Erase or Embrace the Accent?

When I made the “Shit Salvadorans Say” videos, I never once worried while filming that my accent would be so gringo as to be a distraction – but apparently some thought it was.

Initial response to the videos was overwhelmingly positive and I was happy to have made people laugh – but then came the first negative comment about my accent, which, more than hurting my feelings, kind of left me dumbfounded.

“That lady doesn’t even sound like she’s Salvadorian, that’s the funny part,” read the YouTube comment.

I responded that I don’t sound Salvadoran because I’m a gringa. (I refrained from typing “duh” at the end of that response.) I chalked it up to one person obviously having a bad day and taking it out on me, however before I could shake it off and move on, more comments came in.

“Y’all don’t got the accent.”

(At least I “got” good grammar I retorted in my head.)

“I think the gringa was right on the money in what to say, but I can’t get passed the whole gringa accent,” said another.

Nice. A back-handed compliment. And then…

“The accent isn’t there.”

“Lo siento esto es una gringada! Cero Salvadoreño!”

“OMG! I’m Salvadorian and this is NOT how my family or I talk lol what part of El Salvador are you from?”

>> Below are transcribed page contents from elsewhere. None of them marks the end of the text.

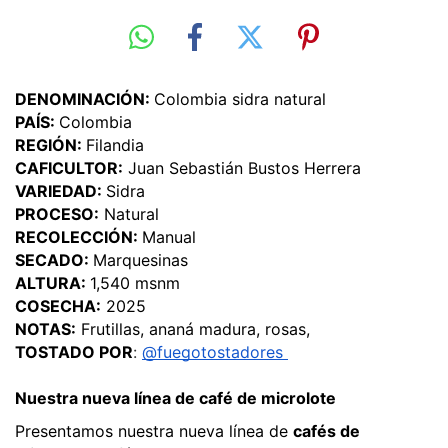
DENOMINACIÓN: 
Colombia sidra natural
PAÍS: 
Colombia
REGIÓN: 
Filandia
CAFICULTOR:
 Juan Sebastián Bustos Herrera
VARIEDAD: 
Sidra
PROCESO:
 Natural
RECOLECCIÓN: 
Manual
SECADO: 
Marquesinas
ALTURA: 
1,540 msnm
COSECHA:
 2025
NOTAS:
 Frutillas, ananá madura, rosas,
TOSTADO POR
:
@fuegotostadores 
Nuestra nueva línea de café de microlote
Presentamos nuestra nueva línea de 
cafés de 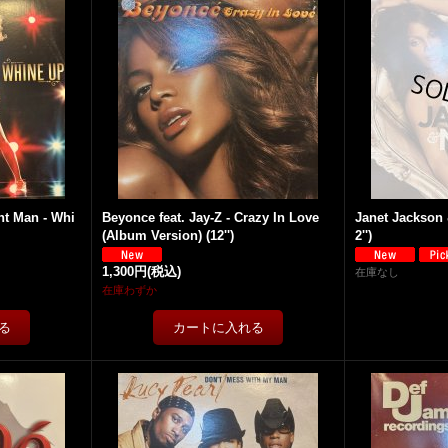
nt Man - Whi
Beyonce feat. Jay-Z - Crazy In Love
Janet Jackson 
(Album Version) (12'')
2'')
1,300円
(税込)
在庫なし
在庫わずか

“She sounds white lol maybe she’s first generation American and didn’t learn Spanish well lol.”

“Sorry y’all sound too gringo.”

Every time I’d get an E-mail notification that a comment had been left, my heart would start to race – will it be a positive comment, (for there were an equal amount of people who loved the videos) – or a negative comment? Will it be more of the same or will they find something even crueler to say that will crush me? I finally decided to disallow comments on those YouTube videos because I started to obsess.

Now, YouTube comments are famously horrendous, and I’ve kept that in mind, but I’d be lying if I said it hadn’t made me self-conscious about my accent. I’ve been studying Spanish for twenty years now and I’m still not fluent. I make grammatical mistakes all the time, but my accent is one thing I thought I had conquered.

Although I knew I didn’t sound “Salvadoran” and that I wouldn’t be mistaken for a native speaker of any Latin American country for that matter, I never worried that I sounded “white” or “gringa” — at least not in recent years.

“You told me I don’t have an accent!” I said to Carlos after receiving yet another Youtube comment, and Carlos insisted very sincerely that I don’t. Perhaps he’s blinded by love, but then I think back on all the people over the years who have so enthusiastically complimented my Spanish – did they just mean it was good compared to other gringos?

“Wow! Your Spanish is so good!” I’ve been told in both Spanish and English – but what is “good” Spanish? Does the fact that I can do more than ask where el baño is make me a success?

Do I speak better than the white “abogados” and used car dealers on local Spanish-language channels whose mispronunciations make me cringe? Better than college girls who go to Cancun on Spring break and get drunk while wearing over-sized sombreros? Better than Dora the Explorer or Erik Estrada? What standard have I surpassed exactly?

As I read Roque Dalton poems aloud to Carlos in bed last night, asking him to rate my accent on a scale of one to ten, he asked me why I continue to sweat it. “Your accent is cute,” he said, taking the book from my hands and pulling me to him. I eyed him suspiciously, for “cute” is very different from “fluent” or “beautiful” or even “good.” A puppy chasing its tail is cute. A baby babbling gibberish is cute.

“Your accent is perfect,” he amended, and I noted his accent in English, the one I love so much, the one he makes no attempt to refine but which causes misunderstandings for him at fast food drive-thrus.

In the end, I realize, I have a decision to make. I can continue to try to erase my accent or I can embrace it. I’m not sure yet which way I’ll go.

What is your experience with having an accent? What is your native language? What is your second language? How do native speakers of your second language react to your accent? Do you embrace your accent or try to erase it?